Longing to be loved is another natural conflict. Both Rhett Butler and Scarlett O’Hara yearned for acceptance, yet they found none. That’s what made Scarlett such an unlikeable character, and it led to her rejection of Rhett. He tried too hard to earn her love, while she kept pining for Ashley Wilkes. Rhett tolerated that for years, but eventually it stuck in his craw. But by then, Scarlett had changed her mind.

Rhett: I’m leaving you, my dear. All you need now is a divorce and your dreams of Ashley can come true.

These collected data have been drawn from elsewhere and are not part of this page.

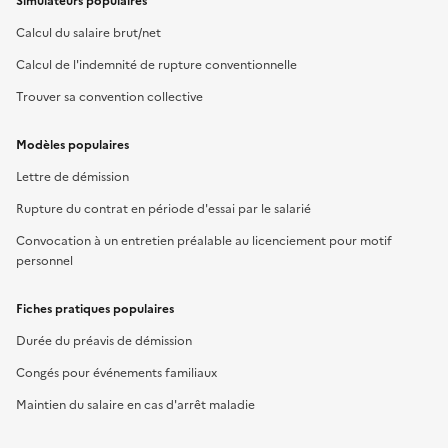
Simulateurs populaires
Calcul du salaire brut/net
Calcul de l'indemnité de rupture conventionnelle
Trouver sa convention collective
Modèles populaires
Lettre de démission
Rupture du contrat en période d'essai par le salarié
Convocation à un entretien préalable au licenciement pour motif
personnel
Fiches pratiques populaires
Durée du préavis de démission
Congés pour événements familiaux
Maintien du salaire en cas d'arrêt maladie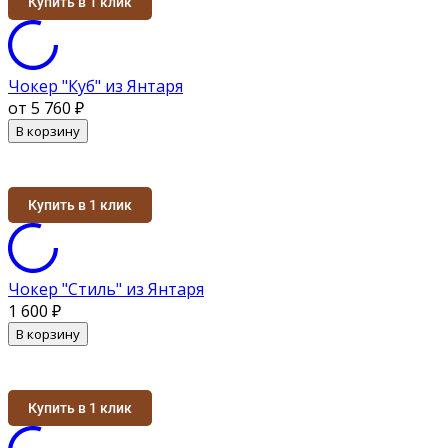
Купить в 1 клик
Чокер "Куб" из Янтаря
от 5 760
₽
В корзину
Купить в 1 клик
Чокер "Стиль" из Янтаря
1 600
₽
В корзину
Купить в 1 клик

Scarlett: Oh, no! No, you’re wrong, terribly wrong! I don’t want a divorce. Oh Rhett, but I knew tonight, I ran home to tell you, darling! I… I never really loved Ashley.

Rhett Butler: You certainly gave a good imitation of it, up till this morning.

Scarlett: Rhett! Rhett, where are you going?

Rhett Butler: I’m going back to Charleston, back where I belong.

Scarlett: No! I only know that I love you.

Rhett Butler: That’s your misfortune.

Scarlett: If you go, where shall I go, what shall I do?

Rhett Butler: Frankly, my dear, I don’t give a damn.

[Rhett walks into the fog]

WRITING EXERCISE 4

As you write, set thresholds and tests for the hero to fail. List five thresholds your hero must cross, or tests he or she will fail.